How to complete this task:
A single number is the answer: how many lines of the entries contain the word "月流量消耗"?

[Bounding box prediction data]

•••

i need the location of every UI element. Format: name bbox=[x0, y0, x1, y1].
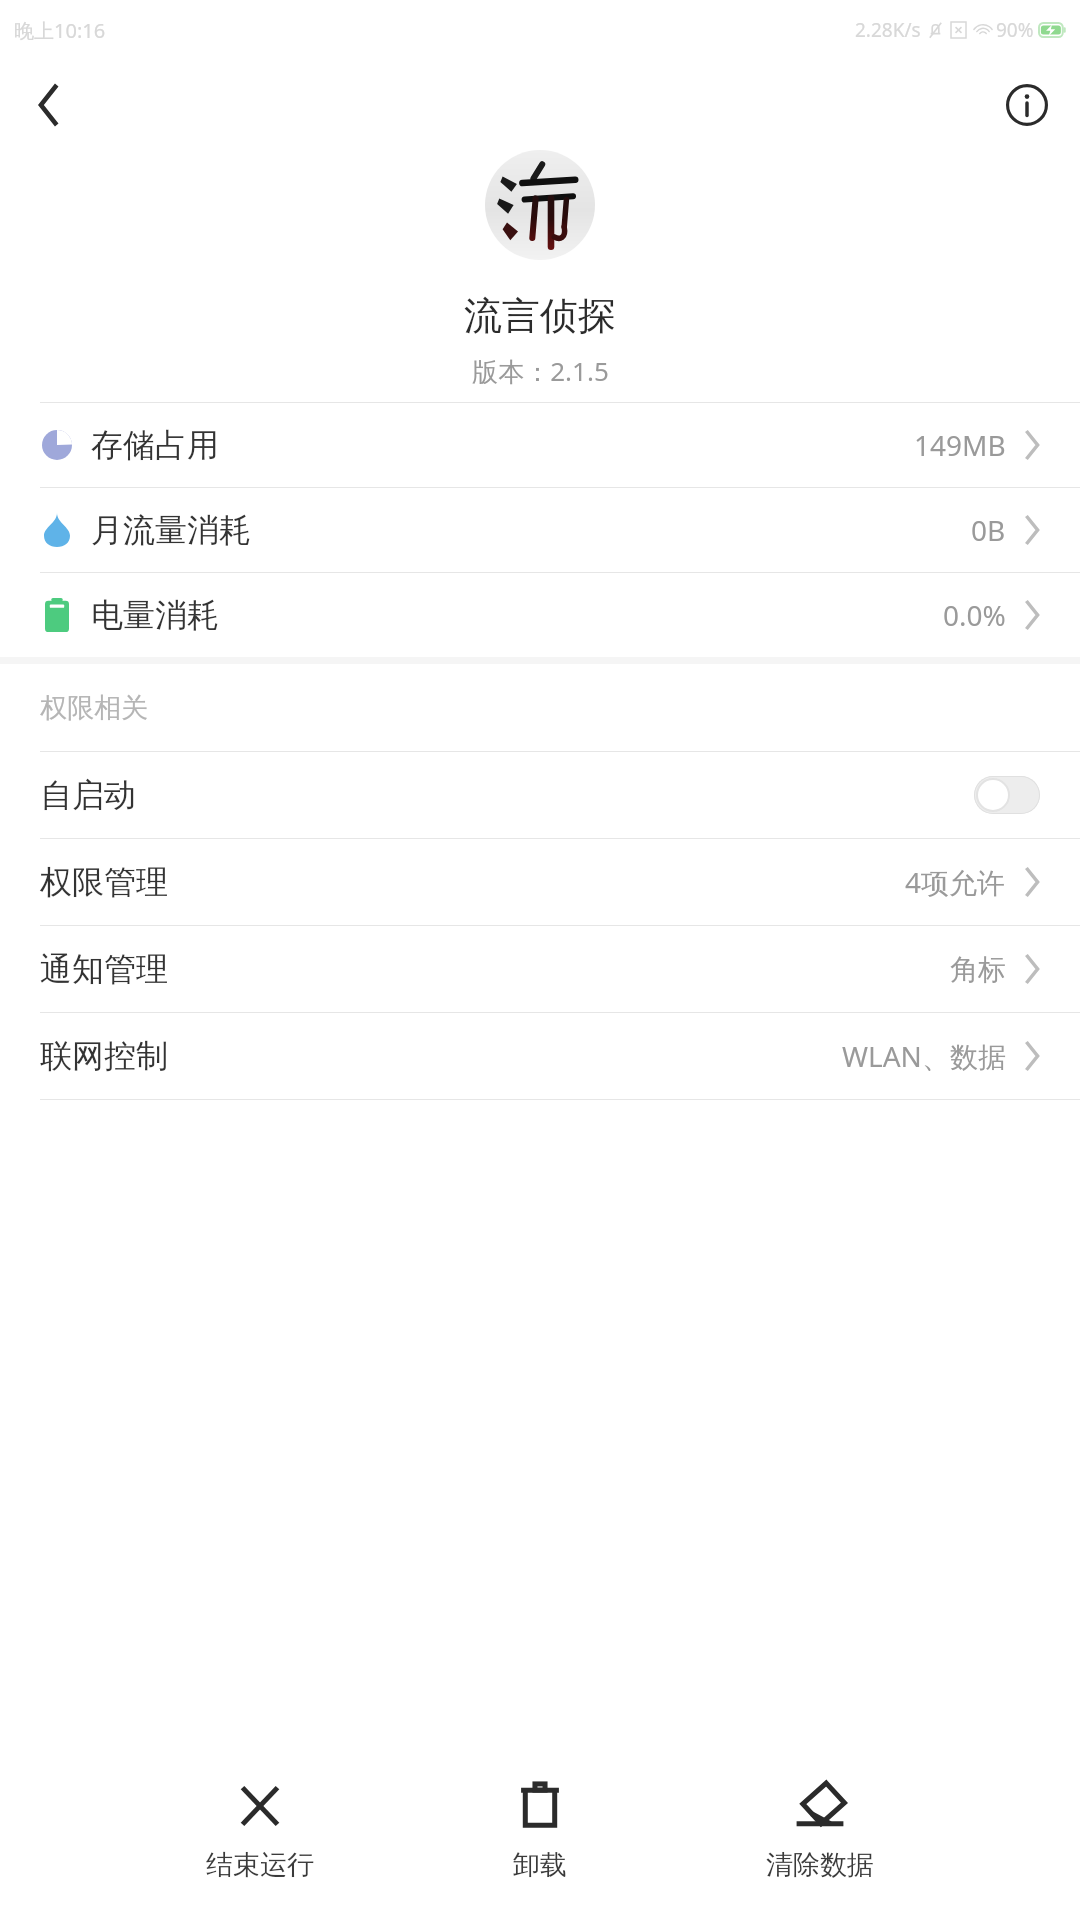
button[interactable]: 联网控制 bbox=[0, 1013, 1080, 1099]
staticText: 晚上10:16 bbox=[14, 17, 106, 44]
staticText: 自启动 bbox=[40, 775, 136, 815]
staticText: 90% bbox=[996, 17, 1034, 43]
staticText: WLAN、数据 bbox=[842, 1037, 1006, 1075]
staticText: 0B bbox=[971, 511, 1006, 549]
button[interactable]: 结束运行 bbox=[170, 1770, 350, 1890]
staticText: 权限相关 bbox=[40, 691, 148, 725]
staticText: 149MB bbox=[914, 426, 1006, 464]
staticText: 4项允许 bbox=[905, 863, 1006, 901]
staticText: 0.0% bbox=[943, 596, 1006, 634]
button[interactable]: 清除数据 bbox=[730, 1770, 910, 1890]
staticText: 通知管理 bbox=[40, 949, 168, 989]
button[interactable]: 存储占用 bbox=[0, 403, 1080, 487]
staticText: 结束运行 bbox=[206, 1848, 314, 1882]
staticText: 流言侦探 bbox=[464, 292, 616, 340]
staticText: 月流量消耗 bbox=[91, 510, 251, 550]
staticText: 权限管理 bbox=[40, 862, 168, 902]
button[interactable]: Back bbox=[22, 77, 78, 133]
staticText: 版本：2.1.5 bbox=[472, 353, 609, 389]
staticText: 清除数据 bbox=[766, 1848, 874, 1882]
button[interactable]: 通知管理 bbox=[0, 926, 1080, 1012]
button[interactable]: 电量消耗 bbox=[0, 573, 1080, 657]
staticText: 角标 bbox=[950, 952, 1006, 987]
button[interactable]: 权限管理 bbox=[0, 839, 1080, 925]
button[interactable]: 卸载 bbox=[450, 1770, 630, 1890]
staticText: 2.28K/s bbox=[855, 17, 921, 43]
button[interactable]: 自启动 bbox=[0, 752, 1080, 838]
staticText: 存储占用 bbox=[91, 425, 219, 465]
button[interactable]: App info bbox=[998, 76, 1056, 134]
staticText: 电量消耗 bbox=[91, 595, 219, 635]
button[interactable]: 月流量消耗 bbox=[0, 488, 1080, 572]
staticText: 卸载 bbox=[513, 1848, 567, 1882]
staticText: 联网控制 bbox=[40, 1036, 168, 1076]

•••

Solution to the problem:
2